Williams: On the one hand, I can understand how purchasers of wellness and disease management services and policy makers would be pleased with your work. On the other hand, there is a huge need to save money and improve population health. So I wonder, does anything actually work?. I mean, are we all pointing in the wrong direction here?
Lewis: Well, there is a line in the book that says that everything in life has an 80-20 rule. Meaning, 20 percent of your effort gets you 80 percent of your result. In health care, the 80-20 rule is that 80 percent of the time there is no 80-20 rule.
So you can’t push a button in health care, or two buttons, or three buttons and have costs go down. All the initiatives that are being discussed at the public and a private level, except for very simple things like pushing the money back on to the consumer, are only going to make marginal reductions in savings.
And let’s look at wellness now, in particular. Let’s take the case of Greece and Germany. Germany is very productive and Greece isn’t very productive. So if I said to you all we have to do is have the Greeks be as productive as the Germans and their economy will be saved, and not only that but we were able to pay 20 Greeks who were willing to go to Germany and work there and have their productivity go way, way up. Therefore, Greece can be like Germany.
You would say that’s ridiculous. But in fact, that’s the way wellness works. They start with a premise that healthy people are more productive than unhealthy people, which is true. Nobody would argue with that. Then they find a few unhealthy people who became healthy and they say anybody can become healthy. But in fact, you can’t make Greece into Germany. Only a few people are going to migrate from unhealthiness to healthiness.
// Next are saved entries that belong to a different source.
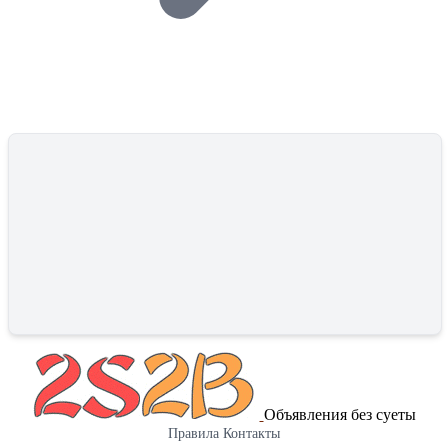
Объявления без суеты
Правила
Контакты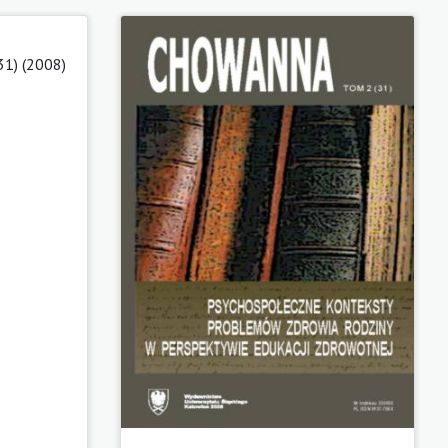
31) (2008)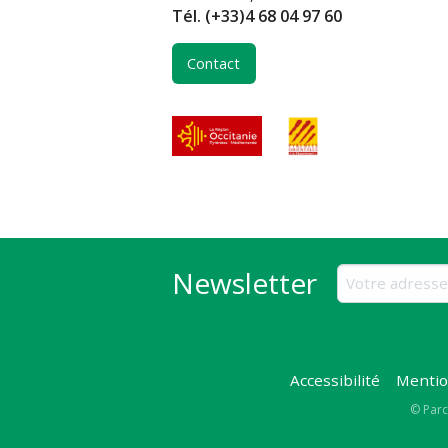
Tél.
(+33)4 68 04 97 60
Contact
Newsletter
Accessibilité
Mentio
Copy
© Parc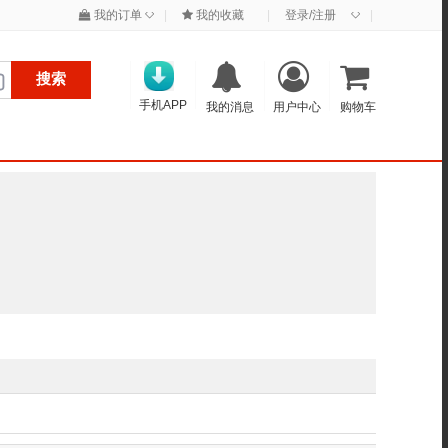
◇
◇
我的订单
|
我的收藏
|
登录/注册
|
搜索
手机APP
我的消息
用户中心
购物车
You can pay everybody in Greece all you want to try to be more productive, but they’re not going to turn into Germans. Likewise, in wellness, you can make all the incentives you want for unhealthy people and very few of them are going to be essentially paid off to become healthy.
Williams: Final question, Al, I want to know whether you consider yourself to be an optimist or a pessimist?
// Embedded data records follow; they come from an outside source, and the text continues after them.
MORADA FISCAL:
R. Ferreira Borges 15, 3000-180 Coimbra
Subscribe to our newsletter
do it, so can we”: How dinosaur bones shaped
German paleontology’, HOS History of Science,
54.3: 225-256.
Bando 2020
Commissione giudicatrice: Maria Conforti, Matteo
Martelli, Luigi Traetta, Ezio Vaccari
Lewis: I am neither. I suspect that over time, health care will increase at the rate of GDP plus a little bit beyond that to account for aging and better treatments. And this is not such a bad thing if in fact you have better treatments. I myself have cancer and it’s responded extremely well to the type of better treatments that were not available 20 years ago, when I therefore wouldn’t have spent any money on them.
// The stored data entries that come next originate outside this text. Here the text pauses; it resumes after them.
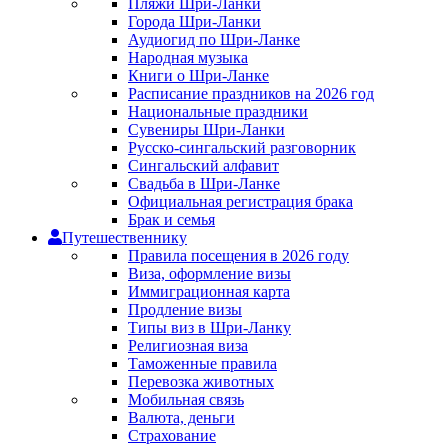
Пляжи Шри-Ланки
Города Шри-Ланки
Аудиогид по Шри-Ланке
Народная музыка
Книги о Шри-Ланке
Расписание праздников на 2026 год
Национальные праздники
Сувениры Шри-Ланки
Русско-сингальский разговорник
Сингальский алфавит
Свадьба в Шри-Ланке
Официальная регистрация брака
Брак и семья
Путешественнику
Правила посещения в 2026 году
Виза, оформление визы
Иммиграционная карта
Продление визы
Типы виз в Шри-Ланку
Религиозная виза
Таможенные правила
Перевозка животных
Мобильная связь
Валюта, деньги
Страхование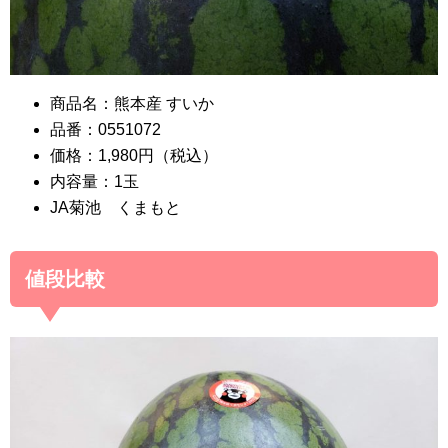
商品名：熊本産 すいか
品番：0551072
価格：1,980円（税込）
内容量：1玉
JA菊池 くまもと
値段比較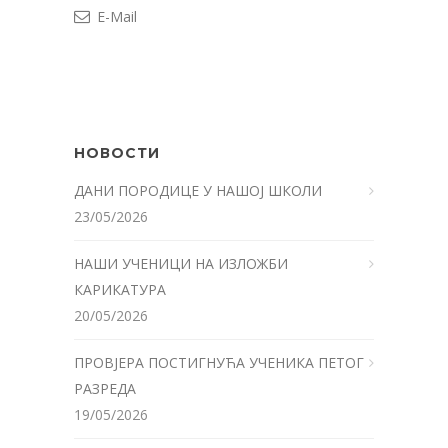
E-Mail
НОВОСТИ
ДАНИ ПОРОДИЦЕ У НАШОЈ ШКОЛИ
23/05/2026
НАШИ УЧЕНИЦИ НА ИЗЛОЖБИ
КАРИКАТУРА
20/05/2026
ПРОВЈЕРА ПОСТИГНУЋА УЧЕНИКА ПЕТОГ
РАЗРЕДА
19/05/2026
So that’s not a bad thing. By and large, I’m not pessimistic about the future for our health care. A lot of the extra spending is going to be for treatments that simply were not available awhile back that keep people like me healthy and productive.
Williams: I’ve been speaking today with Al Lewis from the Disease Management Purchasing Consortium. We’ve been talking about some of the interesting findings from his new book which is called Why Nobody Believes the Numbers: Distinguishing Fact from Fiction in Population Health Management.
Al, thanks for joining me today.
Lewis: Thank you for having me, David.